How to complete this task: Exact copy, pictures excluded: write out every line below.

Records for processing:
┄┄┄┄┄┄┄┄┄┄
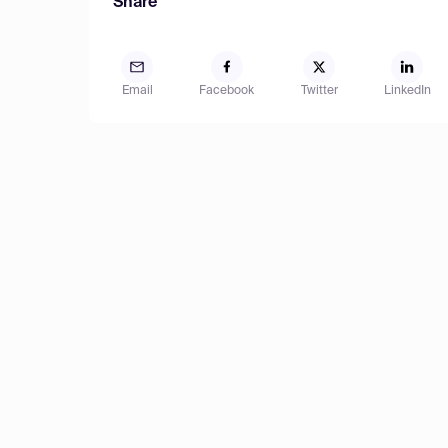
Share
Email
Facebook
Twitter
LinkedIn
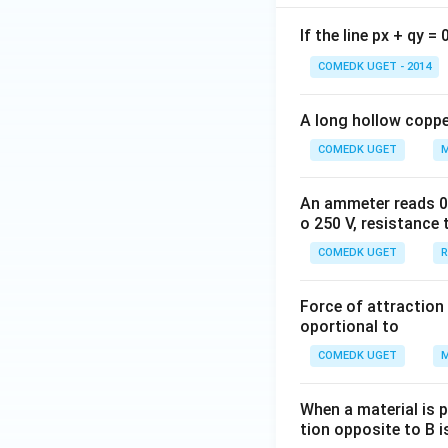
If the line px + qy =
COMEDK UGET - 2014
A long hollow copper
COMEDK UGET
M
An ammeter reads 0 t
o 250 V, resistance 
COMEDK UGET
R
Force of attraction 
oportional to
COMEDK UGET
M
When a material is p
tion opposite to B i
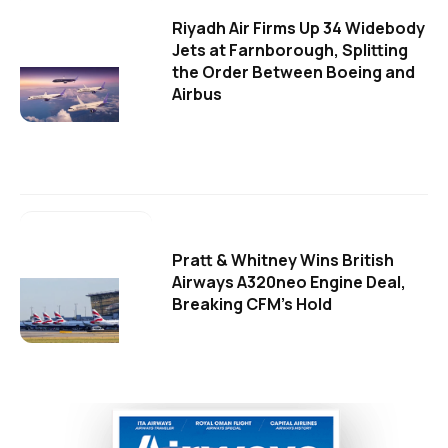
Riyadh Air Firms Up 34 Widebody
Jets at Farnborough, Splitting
the Order Between Boeing and
Airbus
Pratt & Whitney Wins British
Airways A320neo Engine Deal,
Breaking CFM's Hold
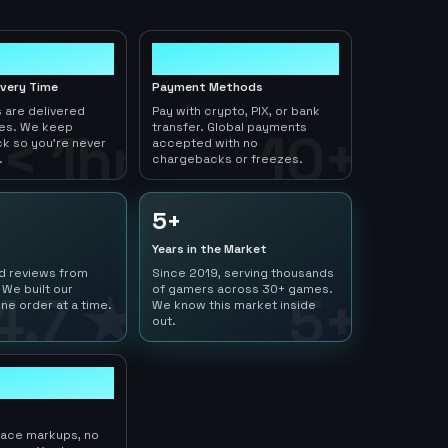
10+
ivery Time
Payment Methods
 are delivered
Pay with crypto, PIX, or bank
tes. We keep
transfer. Global payments
< 1hr
10+
ck so you're never
accepted with no
.
chargebacks or freezes.
5+
Years in the Market
ed reviews from
Since 2019, serving thousands
 We built our
of gamers across 30+ games.
4.7 ★
5+
ne order at a time.
We know this market inside
out.
lace markups, no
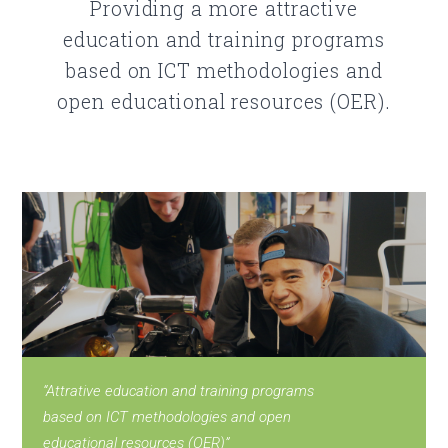
Providing a more attractive
education and training programs
based on ICT methodologies and
open educational resources (OER).
“Attrative education and training programs
based on ICT methodologies and open
educational resources (OER)”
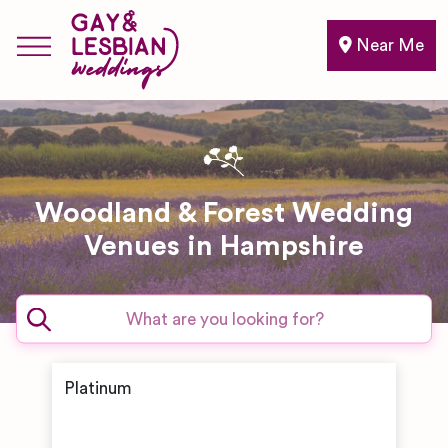
Near Me
Woodland & Forest Wedding
Venues in Hampshire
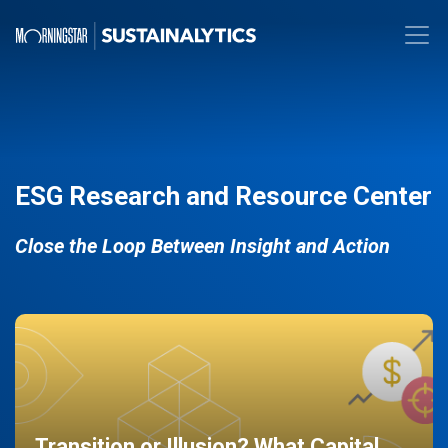
ESG Research and Resource Center
Close the Loop Between Insight and Action
Transition or Illusion? What Capital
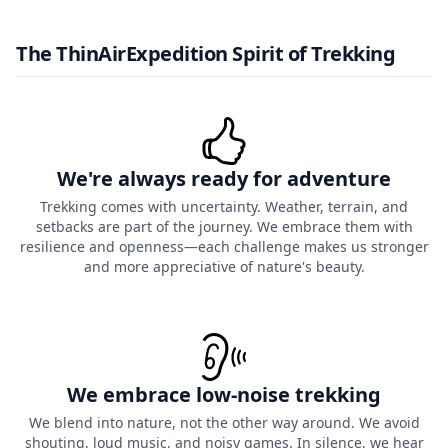
The ThinAirExpedition Spirit of Trekking
We're always ready for adventure
Trekking comes with uncertainty. Weather, terrain, and
setbacks are part of the journey. We embrace them with
resilience and openness—each challenge makes us stronger
and more appreciative of nature's beauty.
We embrace low-noise trekking
We blend into nature, not the other way around. We avoid
shouting, loud music, and noisy games. In silence, we hear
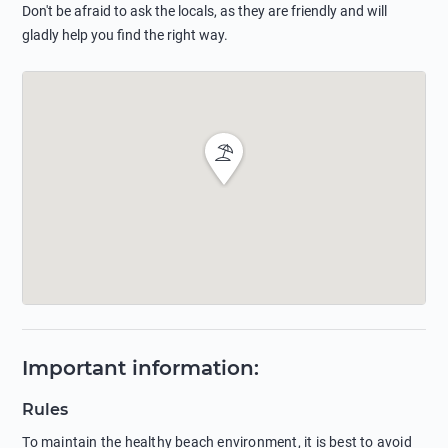
Don't be afraid to ask the locals, as they are friendly and will
gladly help you find the right way.
Important information
:
Rules
To maintain the healthy beach environment, it is best to avoid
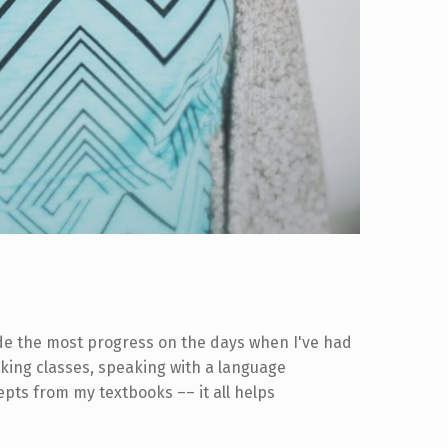
ade the most progress on the days when I've had
taking classes, speaking with a language
ts from my textbooks –– it all helps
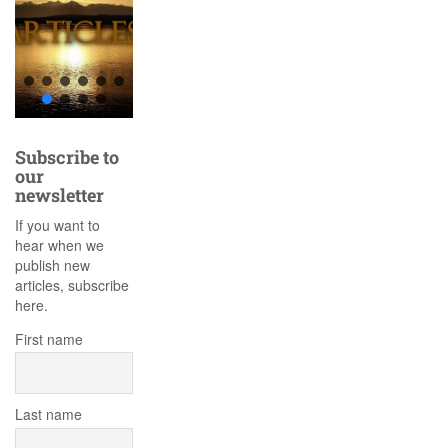
Subscribe to
our
newsletter
If you want to
hear when we
publish new
articles, subscribe
here.
First name
Last name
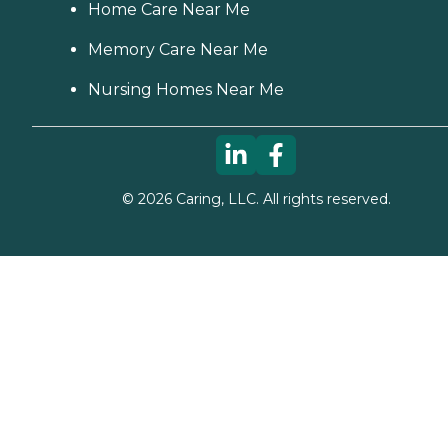
Home Care Near Me
Memory Care Near Me
Nursing Homes Near Me
©
2026
Caring, LLC. All rights reserved.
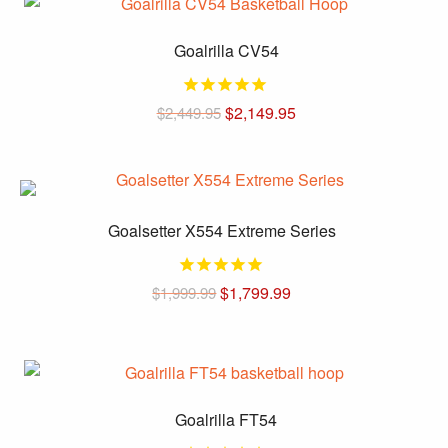
has
on
multiple
the
Goalrilla CV54
variants.
product
The
page
options
Original
Current
$
2,149.95
$
2,449.95
price
price
may
was:
is:
be
$2,449.95.
$2,149.95.
chosen
on
the
Goalsetter X554 Extreme Series
product
page
$
1,799.99
$
1,999.99
This
product
has
multiple
Goalrilla FT54
variants.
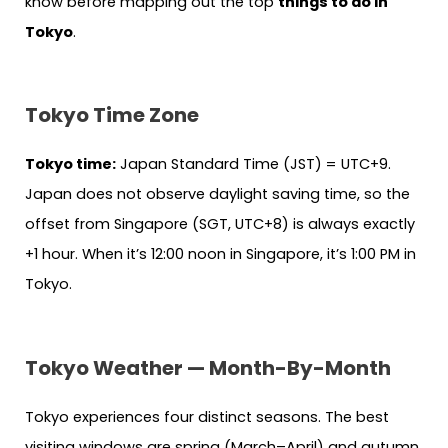
know before mapping out the top
things to do in
Tokyo
.
Tokyo Time Zone
Tokyo time:
Japan Standard Time (JST) = UTC+9.
Japan does not observe daylight saving time, so the
offset from Singapore (SGT, UTC+8) is always exactly
+1 hour. When it’s 12:00 noon in Singapore, it’s 1:00 PM in
Tokyo.
Tokyo Weather — Month-By-Month
Tokyo experiences four distinct seasons. The best
visiting windows are spring (March–April) and autumn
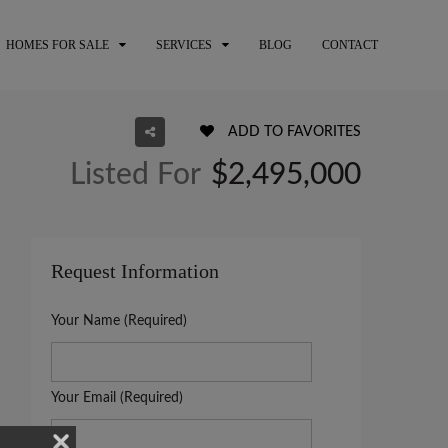
HOMES FOR SALE
SERVICES
BLOG
CONTACT
ADD TO FAVORITES
Listed For
$2,495,000
Request Information
Your Name (Required)
Your Email (Required)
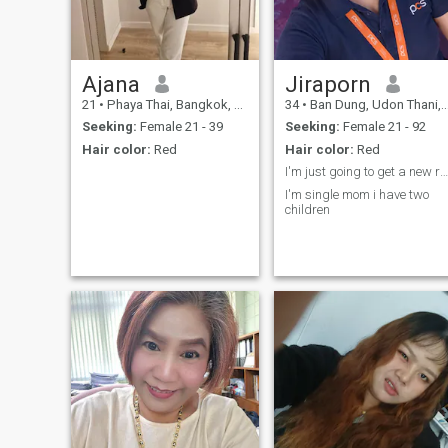
Ajana
Jiraporn
21
•
Phaya Thai, Bangkok, Thailand
34
•
Ban Dung, Udon Thani, Thailand
Seeking:
Female 21 - 39
Seeking:
Female 21 - 92
Hair color:
Red
Hair color:
Red
I'm just going to get a new relationship
I'm single mom i have two
children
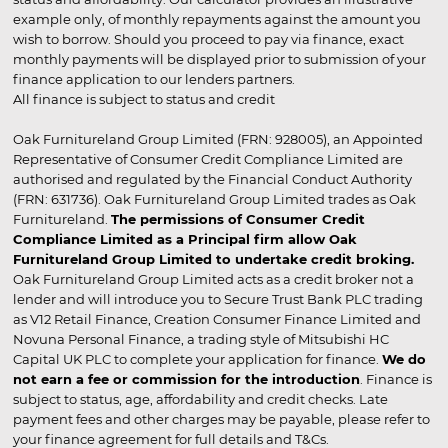
example only, of monthly repayments against the amount you
wish to borrow. Should you proceed to pay via finance, exact
monthly payments will be displayed prior to submission of your
finance application to our lenders partners.
All finance is subject to status and credit
Oak Furnitureland Group Limited (FRN: 928005), an Appointed
Representative of Consumer Credit Compliance Limited are
authorised and regulated by the Financial Conduct Authority
(FRN: 631736). Oak Furnitureland Group Limited trades as Oak
Furnitureland.
The permissions of Consumer Credit
Compliance Limited as a Principal firm allow Oak
Furnitureland Group Limited to undertake credit broking.
Oak Furnitureland Group Limited acts as a credit broker not a
lender and will introduce you to Secure Trust Bank PLC trading
as V12 Retail Finance, Creation Consumer Finance Limited and
Novuna Personal Finance, a trading style of Mitsubishi HC
Capital UK PLC to complete your application for finance.
We do
not earn a fee or commission for the introduction
. Finance is
subject to status, age, affordability and credit checks. Late
payment fees and other charges may be payable, please refer to
your finance agreement for full details and T&Cs.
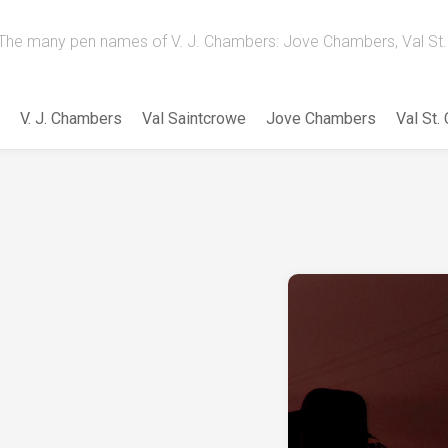
The many pen names of V. J. Chambers: Jove Chambers, Val St. 
V. J. Chambers
Val Saintcrowe
Jove Chambers
Val St.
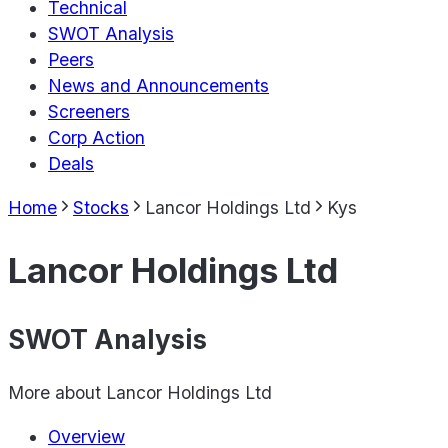
Technical
SWOT Analysis
Peers
News and Announcements
Screeners
Corp Action
Deals
Home
Stocks
Lancor Holdings Ltd
Kys
Lancor Holdings Ltd
SWOT Analysis
More about
Lancor Holdings Ltd
Overview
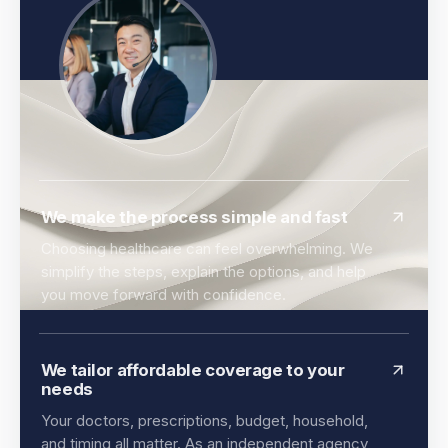
We make the process simple and fast
Choosing healthcare can feel overwhelming. We
simplify the steps, explain the options, and help
you move forward with confidence.
We tailor affordable coverage to your
needs
Your doctors, prescriptions, budget, household,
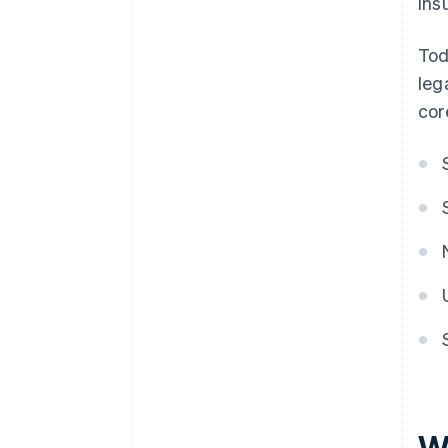
ins
Tod
leg
cor
W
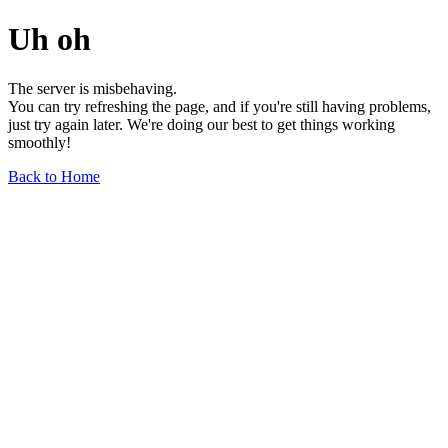
Uh oh
The server is misbehaving.
You can try refreshing the page, and if you're still having problems,
just try again later. We're doing our best to get things working
smoothly!
Back to Home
┄┄┄┄┄┄┄┄┄┄
Output:
Share
Email
Facebook
Twitter
LinkedIn
If the line px + qy =
COMEDK UGET - 2014
A long hollow copper
COMEDK UGET
M
An ammeter reads 0 t
o 250 V, resistance 
COMEDK UGET
R
Force of attraction 
oportional to
COMEDK UGET
M
When a material is p
tion opposite to B i
Riyadh Air Firms Up 34 Widebody
Jets at Farnborough, Splitting
the Order Between Boeing and
Airbus
Pratt & Whitney Wins British
Airways A320neo Engine Deal,
Breaking CFM's Hold
10+
ivery Time
Payment Methods
 are delivered
Pay with crypto, PIX, or bank
tes. We keep
transfer. Global payments
< 1hr
10+
ck so you're never
accepted with no
.
chargebacks or freezes.
5+
Years in the Market
ed reviews from
Since 2019, serving thousands
 We built our
of gamers across 30+ games.
4.7 ★
5+
ne order at a time.
We know this market inside
out.
lace markups, no
Providing a more attractive
education and training programs
based on ICT methodologies and
open educational resources (OER).
“Attrative education and training programs
based on ICT methodologies and open
educational resources (OER)”
Near Me
Woodland & Forest Wedding
Venues in Hampshire
ESG Research and Resource Center
Close the Loop Between Insight and Action
Transition or Illusion? What Capital
The ThinAirExpedition Spirit of Trekking
We're always ready for adventure
Trekking comes with uncertainty. Weather, terrain, and
setbacks are part of the journey. We embrace them with
resilience and openness—each challenge makes us stronger
and more appreciative of nature's beauty.
We embrace low-noise trekking
We blend into nature, not the other way around. We avoid
shouting, loud music, and noisy games. In silence, we hear
Don't be afraid to ask the locals, as they are friendly and will
gladly help you find the right way.
Important information
:
Rules
To maintain the healthy beach environment, it is best to avoid
ade the most progress on the days when I've had
taking classes, speaking with a language
ts from my textbooks –– it all helps
Subscribe to
our
newsletter
If you want to
hear when we
publish new
articles, subscribe
here.
First name
Last name
Home Care Near Me
Memory Care Near Me
Nursing Homes Near Me
©
2026
Caring, LLC. All rights reserved.
has
on
multiple
the
Goalrilla CV54
variants.
product
The
page
options
Original
Current
$
2,149.95
$
2,449.95
price
price
may
was:
is:
be
$2,449.95.
$2,149.95.
chosen
on
the
Goalsetter X554 Extreme Series
product
page
$
1,799.99
$
1,999.99
This
product
has
multiple
Goalrilla FT54
variants.
know before mapping out the top
things to do in
Tokyo
.
Tokyo Time Zone
Tokyo time:
Japan Standard Time (JST) = UTC+9.
Japan does not observe daylight saving time, so the
offset from Singapore (SGT, UTC+8) is always exactly
+1 hour. When it’s 12:00 noon in Singapore, it’s 1:00 PM in
Tokyo.
Tokyo Weather — Month-By-Month
Tokyo experiences four distinct seasons. The best
visiting windows are spring (March–April) and autumn
HOMES FOR SALE
SERVICES
BLOG
CONTACT
ADD TO FAVORITES
Listed For
$2,495,000
Request Information
Your Name (Required)
Your Email (Required)
Ajana
Jiraporn
21
•
Phaya Thai, Bangkok, Thailand
34
•
Ban Dung, Udon Thani, Thailand
Seeking:
Female 21 - 39
Seeking:
Female 21 - 92
Hair color:
Red
Hair color:
Red
I'm just going to get a new relationship
I'm single mom i have two
children
example only, of monthly repayments against the amount you
wish to borrow. Should you proceed to pay via finance, exact
monthly payments will be displayed prior to submission of your
finance application to our lenders partners.
All finance is subject to status and credit
Oak Furnitureland Group Limited (FRN: 928005), an Appointed
Representative of Consumer Credit Compliance Limited are
authorised and regulated by the Financial Conduct Authority
(FRN: 631736). Oak Furnitureland Group Limited trades as Oak
Furnitureland.
The permissions of Consumer Credit
Compliance Limited as a Principal firm allow Oak
Furnitureland Group Limited to undertake credit broking.
Oak Furnitureland Group Limited acts as a credit broker not a
lender and will introduce you to Secure Trust Bank PLC trading
as V12 Retail Finance, Creation Consumer Finance Limited and
Novuna Personal Finance, a trading style of Mitsubishi HC
Capital UK PLC to complete your application for finance.
We do
not earn a fee or commission for the introduction
. Finance is
subject to status, age, affordability and credit checks. Late
payment fees and other charges may be payable, please refer to
your finance agreement for full details and T&Cs.
The many pen names of V. J. Chambers: Jove Chambers, Val St. 
V. J. Chambers
Val Saintcrowe
Jove Chambers
Val St.
Technical
SWOT Analysis
Peers
News and Announcements
Screeners
Corp Action
Deals
Home
Stocks
Lancor Holdings Ltd
Kys
Lancor Holdings Ltd
SWOT Analysis
More about
Lancor Holdings Ltd
Overview
We make the process simple and fast
Choosing healthcare can feel overwhelming. We
simplify the steps, explain the options, and help
you move forward with confidence.
We tailor affordable coverage to your
needs
Your doctors, prescriptions, budget, household,
ins
Tod
leg
cor
W
Uh oh
The server is misbehaving.
You can try refreshing the page, and if you're still having problems,
just try again later. We're doing our best to get things working
smoothly!
Back to Home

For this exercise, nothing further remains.